Above all, the sportswear company led by CEO Bjørn Gulden improved its profitability, a major focus of its 2022 targets. In 2018 the group's operating result (EBIT) improved 37.9% compared to 2017, hitting 337 million euros. 

Antoine Griezmann, one of Puma's ambassadors - Puma

"The double-digit growth in all regions is a proof that the we have strenghtened the PUMA brand globally and the double-digit growth in all product divisions shows that we have enhanced our product portfolio," explained Gulden in a release. "We still have a lot to improve, but we feel we are moving our brand and company in a good direction. We see that our progress will also continue in 2019 and expect our currency adjusted sales to grow around 10% and our operating result to increase to a range between 395 million euros and 415 million euros."

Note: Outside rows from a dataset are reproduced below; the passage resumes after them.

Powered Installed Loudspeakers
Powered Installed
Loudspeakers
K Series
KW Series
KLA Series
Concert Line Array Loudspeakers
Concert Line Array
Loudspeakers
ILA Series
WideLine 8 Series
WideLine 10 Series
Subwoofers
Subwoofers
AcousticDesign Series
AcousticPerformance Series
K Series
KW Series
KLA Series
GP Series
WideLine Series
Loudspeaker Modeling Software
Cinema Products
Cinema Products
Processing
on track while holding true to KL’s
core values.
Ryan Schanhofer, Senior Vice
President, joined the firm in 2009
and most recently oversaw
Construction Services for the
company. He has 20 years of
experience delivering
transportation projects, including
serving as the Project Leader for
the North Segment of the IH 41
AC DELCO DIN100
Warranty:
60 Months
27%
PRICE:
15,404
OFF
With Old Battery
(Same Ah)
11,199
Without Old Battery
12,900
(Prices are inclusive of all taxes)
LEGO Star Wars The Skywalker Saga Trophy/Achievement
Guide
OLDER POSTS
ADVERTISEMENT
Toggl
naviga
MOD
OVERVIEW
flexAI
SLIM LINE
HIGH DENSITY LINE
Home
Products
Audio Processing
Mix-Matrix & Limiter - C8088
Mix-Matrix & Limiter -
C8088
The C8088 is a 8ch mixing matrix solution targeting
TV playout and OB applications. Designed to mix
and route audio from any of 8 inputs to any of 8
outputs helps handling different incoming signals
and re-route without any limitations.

The group has even announced that it aims to achieve an EBIT margin of 10% within the next three years. Puma can confidently shoot for this target as it already upped its investments in marketing and retail (+13% compared to 2017) last year, in order to support football sponsorships and the signing of new athletes and artists, such as French sprinter Jimmy Vicaut and model Adriana Lima, as well as the launch of new sneaker models and the company's return to the basketball segment with Jay-Z as the division's creative director. 

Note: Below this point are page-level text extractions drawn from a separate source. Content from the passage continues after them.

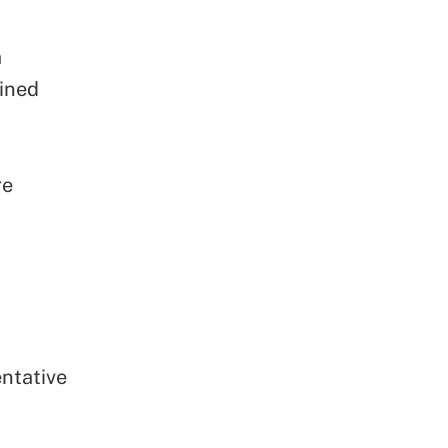
a
ined
re
ntative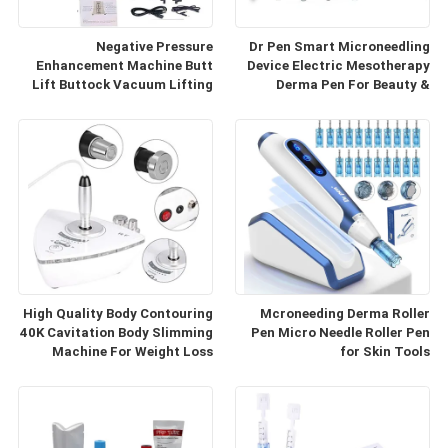
Negative Pressure
Dr Pen Smart Microneedling
Enhancement Machine Butt
Device Electric Mesotherapy
Lift Buttock Vacuum Lifting
Derma Pen For Beauty &
Enlarge Cupping Breast
Personal Care
Enlargement Machine
High Quality Body Contouring
Mcroneeding Derma Roller
40K Cavitation Body Slimming
Pen Micro Needle Roller Pen
Machine For Weight Loss
for Skin Tools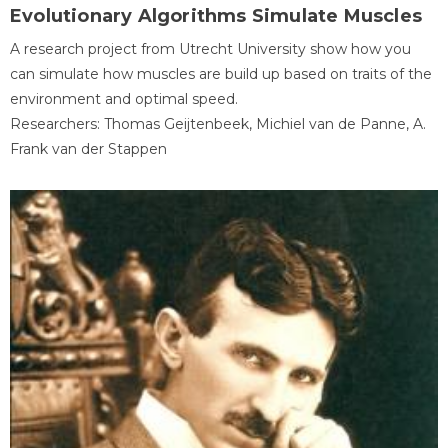
Evolutionary Algorithms Simulate Muscles
A research project from Utrecht University show how you
can simulate how muscles are build up based on traits of the
environment and optimal speed.
Researchers: Thomas Geijtenbeek, Michiel van de Panne, A.
Frank van der Stappen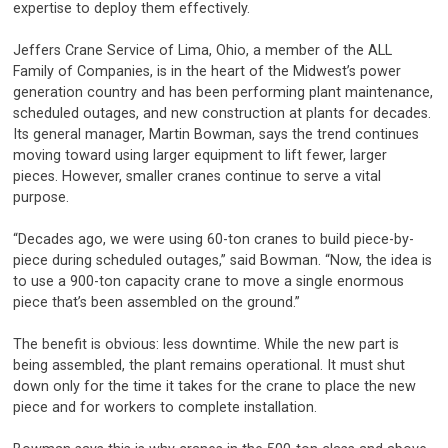
expertise to deploy them effectively.
Jeffers Crane Service of Lima, Ohio, a member of the ALL
Family of Companies, is in the heart of the Midwest’s power
generation country and has been performing plant maintenance,
scheduled outages, and new construction at plants for decades.
Its general manager, Martin Bowman, says the trend continues
moving toward using larger equipment to lift fewer, larger
pieces. However, smaller cranes continue to serve a vital
purpose.
“Decades ago, we were using 60-ton cranes to build piece-by-
piece during scheduled outages,” said Bowman. “Now, the idea is
to use a 900-ton capacity crane to move a single enormous
piece that’s been assembled on the ground.”
The benefit is obvious: less downtime. While the new part is
being assembled, the plant remains operational. It must shut
down only for the time it takes for the crane to place the new
piece and for workers to complete installation.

Puma's growth in 2018 was driven by the Asia-Pacific region, where the group's sales increased 28.8% (24.2% reported) to 1.24 billion euros, pushed particularly by China and South Korea, as well a 37.9% rise in footwear sales throughout the region. 

Adriana Lima - Puma

In the Americas, Puma announced that sales increased 16.9% (7.9% reported) to 1.61 billion euros. Here, however, rather than footwear, it was apparel which saw the strongest growth. 

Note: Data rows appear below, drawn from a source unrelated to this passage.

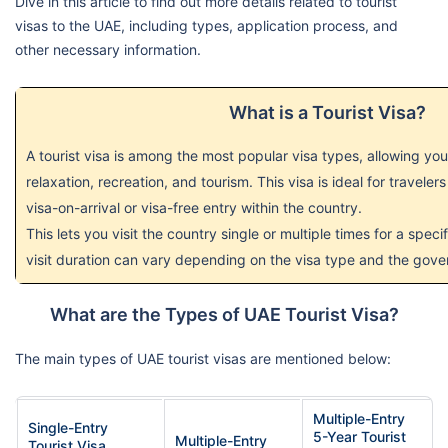
Dive in this article to find out more details related to tourist
visas to the UAE, including types, application process, and
other necessary information.
What is a Tourist Visa?
A tourist visa is among the most popular visa types, allowing you
relaxation, recreation, and tourism. This visa is ideal for travelers
visa-on-arrival or visa-free entry within the country.
This lets you visit the country single or multiple times for a spec
visit duration can vary depending on the visa type and the gove
What are the Types of UAE Tourist Visa?
The main types of UAE tourist visas are mentioned below:
Multiple-Entry
Single-Entry
5-Year Tourist
Multiple-Entry
Tourist Visa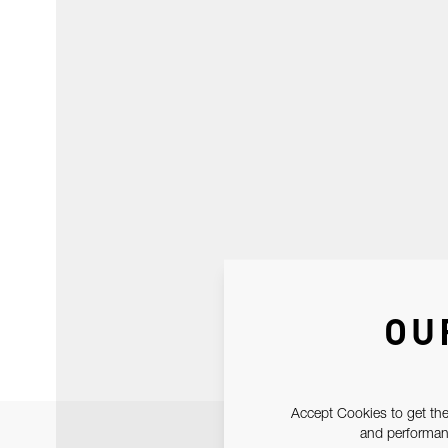
OU
Accept Cookies to get the
and performanc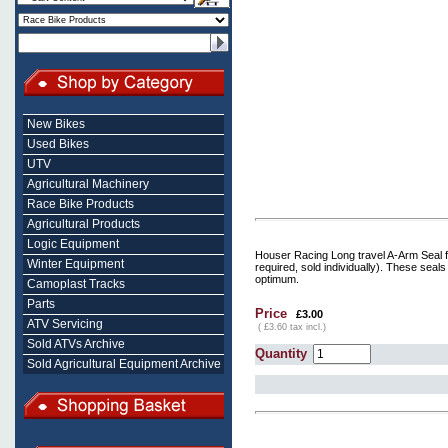
New Bikes
Used Bikes
UTV
Agricultural Machinery
Race Bike Products
Agricultural Products
Logic Equipment
Houser Racing Long travel A-Arm Seal 
Winter Equipment
required, sold individually). These seal
optimum.
Camoplast Tracks
Parts
Price
£3.00
ATV Servicing
( £3.60 tax incl.)
Sold ATVs Archive
Quantity
Sold Agricultural Equipment Archive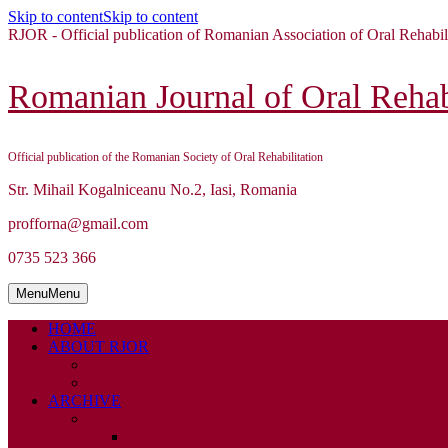
Skip to content
Skip to content
RJOR - Official publication of Romanian Association of Oral Rehabil
Romanian Journal of Oral Rehabi
Official publication of the Romanian Society of Oral Rehabilitation
Str. Mihail Kogalniceanu No.2, Iasi, Romania
profforna@gmail.com
0735 523 366
Menu
Menu
HOME
ABOUT RJOR
ABOUT
EDITORIAL BOARD
ARCHIVE
2026
ISSUE 1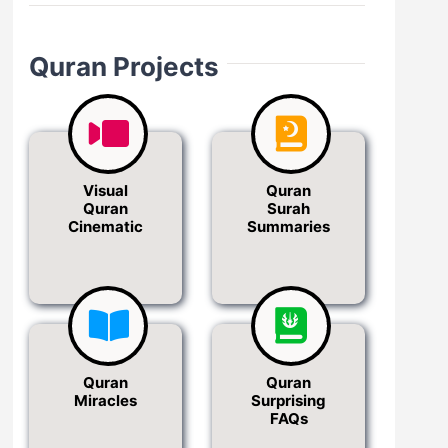
Quran Projects
Visual
Quran
Quran
Surah
Cinematic
Summaries
Quran
Quran
Miracles
Surprising
FAQs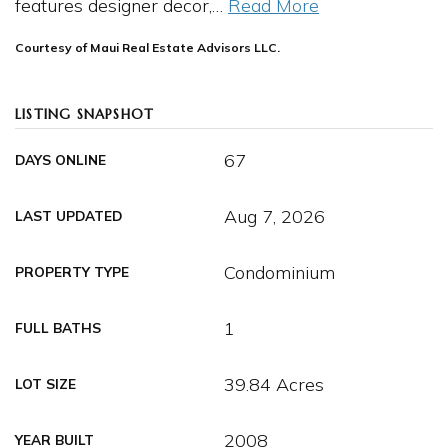
features designer decor,
…
Read More
Courtesy of Maui Real Estate Advisors LLC.
LISTING SNAPSHOT
67
DAYS ONLINE
Aug 7, 2026
LAST UPDATED
Condominium
PROPERTY TYPE
1
FULL BATHS
39.84 Acres
LOT SIZE
2008
YEAR BUILT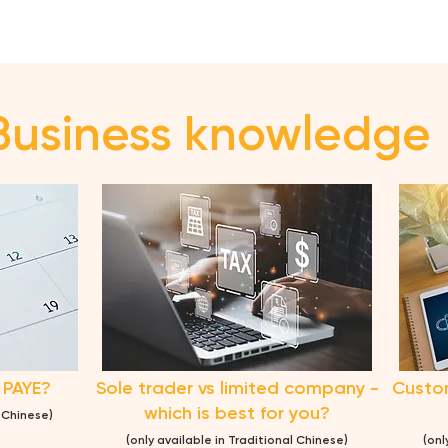
Business knowledge
 PAYE?
Sole trader vs limited company -
Custom
which is best for you?
l Chinese)
(only ava
ilable in Traditional Chinese)
(onl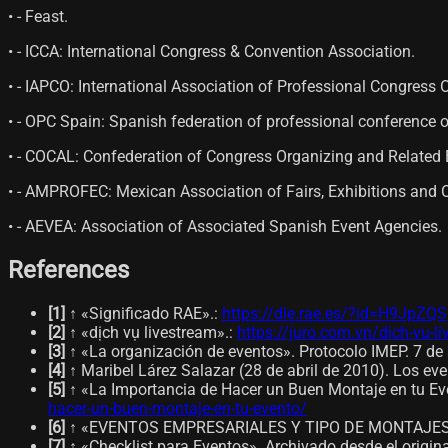
• - Feast.
• - ICCA: International Congress & Convention Association.
• - IAPCO: International Association of Professional Congress 
• - OPC Spain: Spanish federation of professional conference
• - COCAL: Confederation of Congress Organizing and Related E
• - AMPROFEC: Mexican Association of Fairs, Exhibitions and 
• - AEVEA: Association of Associated Spanish Event Agencies.
References
[
1
]
↑ «Significado RAE».
:
https://dle.rae.es/?id=H9JpZQS
[
2
]
↑ «dịch vụ livestream».
:
https://juro.com.vn/dich-vu-l
[
3
]
↑ «La organización de eventos». Protocolo IMEP. 7 de 
[
4
]
↑ Maribel Lárez Salazar (28 de abril de 2010). Los eve
[
5
]
↑ «La Importancia de Hacer un Buen Montaje en tu Eve
hacer-un-buen-montaje-en-tu-evento/
[
6
]
↑ «EVENTOS EMPRESARIALES Y TIPO DE MONTAJES». C
[
7
]
↑ «Checklist para Eventos». Archivado desde el origin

Finally, with total sales of 1.8 billion euros, the Europe, Middle East and Africa (EMEA) region, saw growth of 9.4% (11.4% reported), which was driven by particularly strong sales in France, Spain and the UK. Here again it was apparel which led the rise in sales with growth of 18.4%, compared to footwear's 8.6% increase. 

Footwear nonetheless remains the group's flagship category, reporting growth of 10.6% to 2.19 billion euros, thereby surpassing the 2 billion mark for the first time in the company's history. In particular, Puma highlighted the successful launches of its Thunder, RS-0 and RS-X models. 
Apparel sales rose 17% to 1.69 billion euros, while accessories accounted for 776 million euros of the company's total revenue, thanks to growth of 7.8%. 
The group's retail sales also rose 24% to 1.13 billion euros last year. 

In 2019, Puma plans to invest 200 million euros in its distribution and logistics structures. Some of this investment will go towards funding a new multichannel distribution centre in Geiselwind, Germany, which should be fully operational by 2021, but the group is also planning to expand and modernise its network of company-owned and operated stores.